Chronic Pain, Disability, Disability Awareness, Ehlers-Danlos Syndrome, health

Week 7 Post-Op

Sunday 1st November (Day 43) to Saturday 7th November (Day 49)

This week has been absolutely mental, so much has happened and unfortunately, towards the end of this week I have had to focus all of my energy on reliving a lot of medical trauma, rather than my knee recovery.

Safe to say, I am extremely glad right now that I have this blog to help take my mind off things. So, let’s focus on some of the notable things that have happened in terms of my recovery from surgery this week.

  • Flexion Increase Day

My fellow spoonies and closest friends will know just how much I was dreading flexion increase day this week. After the pain and instability that came with the last increase, I was petrified that my recovery would suffer yet another setback.

Luckily, that wasn’t the case and whilst getting my knee to bend to 90° was not exactly fun, I haven’t had a huge amount of pain and there has been no instability so far. However, it has not been completely smooth sailing, now that my knee is free to bend by such a large amount, it often gets stuck and I then I have to physically straighten my leg, which is extremely painful but I am hoping rehab will help with that!

  • Anti-Coagulant Injections

Where do I even start?

For those of you who don’t know, I have had to inject myself with anti-coagulants every day since I had surgery. For the first few weeks, they were fine. All of a sudden about 2 weeks ago, I ended up in absolute agony just from getting the needle into my tummy, and ever since then I started having panic attacks every time it came to doing my injection.

I tried everything to get through it; numbing cream, injecting a different part of my body, but nothing worked. It would get to 6pm and I would start hyperventilating at the thought of having to do the injection, tears would stream down my face as I tried once again to find a place for the needle that didn’t hurt, I would shout to mum in the other room that I just can’t do it anymore, I contemplated giving up but the risk of having a blood clot stopped me.
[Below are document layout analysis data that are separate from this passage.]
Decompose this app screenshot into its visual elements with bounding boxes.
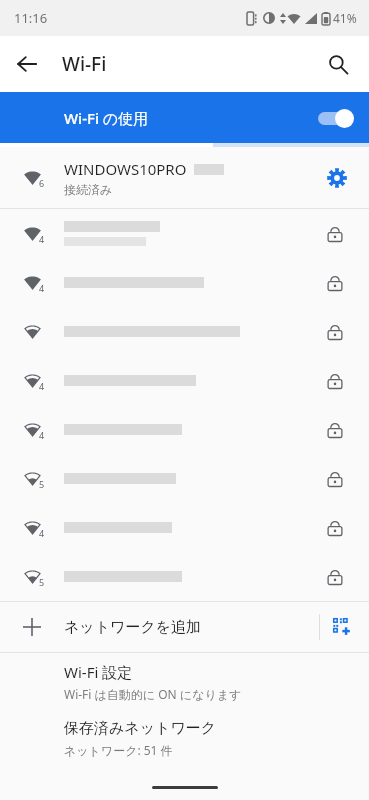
- button[interactable]: ネットワークを追加: [0, 602, 369, 652]
- staticText: 5: [39, 478, 45, 490]
- button[interactable]: Scan QR code: [320, 605, 364, 649]
- button[interactable]: Secured network: [315, 312, 355, 352]
- button[interactable]: 4: [0, 209, 369, 258]
- button[interactable]: 4: [0, 356, 369, 405]
- staticText: 41%: [333, 10, 357, 26]
- staticText: 4: [39, 429, 45, 441]
- button[interactable]: Secured network: [315, 361, 355, 401]
- staticText: WINDOWS10PRO: [64, 159, 187, 179]
- button[interactable]: 5: [0, 454, 369, 503]
- button[interactable]: Secured network: [315, 263, 355, 303]
- button[interactable]: Secured network: [315, 557, 355, 597]
- staticText: ネットワークを追加: [64, 618, 202, 637]
- button[interactable]: 4: [0, 503, 369, 552]
- staticText: Wi-Fi 設定: [64, 662, 133, 682]
- button[interactable]: 5: [0, 552, 369, 601]
- button[interactable]: 保存済みネットワーク: [0, 710, 369, 767]
- staticText: 4: [39, 527, 45, 539]
- staticText: 4: [39, 233, 45, 245]
- staticText: 保存済みネットワーク: [64, 719, 217, 738]
- button[interactable]: Network settings: [315, 156, 359, 200]
- staticText: Wi-Fi は自動的に ON になります: [64, 686, 242, 702]
- button[interactable]: Back: [5, 42, 49, 86]
- button[interactable]: Secured network: [0, 307, 369, 356]
- staticText: ネットワーク: 51 件: [64, 742, 173, 758]
- button[interactable]: Secured network: [315, 214, 355, 254]
- staticText: 5: [39, 576, 45, 588]
- staticText: 6: [39, 177, 45, 189]
- button[interactable]: 4: [0, 405, 369, 454]
- button[interactable]: 6: [0, 147, 369, 208]
- staticText: 4: [39, 380, 45, 392]
- button[interactable]: Wi-Fi 設定: [0, 653, 369, 710]
- staticText: Wi-Fi の使用: [64, 108, 149, 128]
- button[interactable]: Search: [316, 42, 360, 86]
- button[interactable]: Wi-Fi の使用: [0, 92, 369, 143]
- staticText: 接続済み: [64, 182, 113, 197]
- button[interactable]: Secured network: [315, 459, 355, 499]
- staticText: 4: [39, 282, 45, 294]
- staticText: 11:16: [14, 9, 48, 27]
- button[interactable]: Secured network: [315, 508, 355, 548]
- staticText: Wi-Fi: [62, 51, 107, 77]
- button[interactable]: 4: [0, 258, 369, 307]
- button[interactable]: Secured network: [315, 410, 355, 450]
On Monday, I spoke to my GP, who immediately arranged for me to go in and see the nurse to discuss things and find a way to get me through the last week and a half of the injections. The nurse very helpfully helped me find a new way to inject myself, which doesn’t hurt anywhere near as much and as of right now I have managed 5 injections with no panic attack. 7 more to go and then I am finally done!

  • Car Journeys

Guess who managed to sit in the car properly for the first time in 7 weeks? You guessed it… ME! Getting in and out is definitely still a process, but my word it felt amazing to sit in the front of the car for once, rather than having to lie across the back seats (it almost made going to the GP surgery worth it). Having said that though, god knows what everyone else in the car park thought when I was standing on my good leg, whilst reaching into the car to physically pick my operated leg up and get it out.

  • Walking

I got out for another walk and it felt amazing! I managed to walk a little bit further this time, thanks to having a 2-minute rest before walking back home. It’s only when I get out for these little walks that I realise just how far I’ve come and also just how far I still have to go.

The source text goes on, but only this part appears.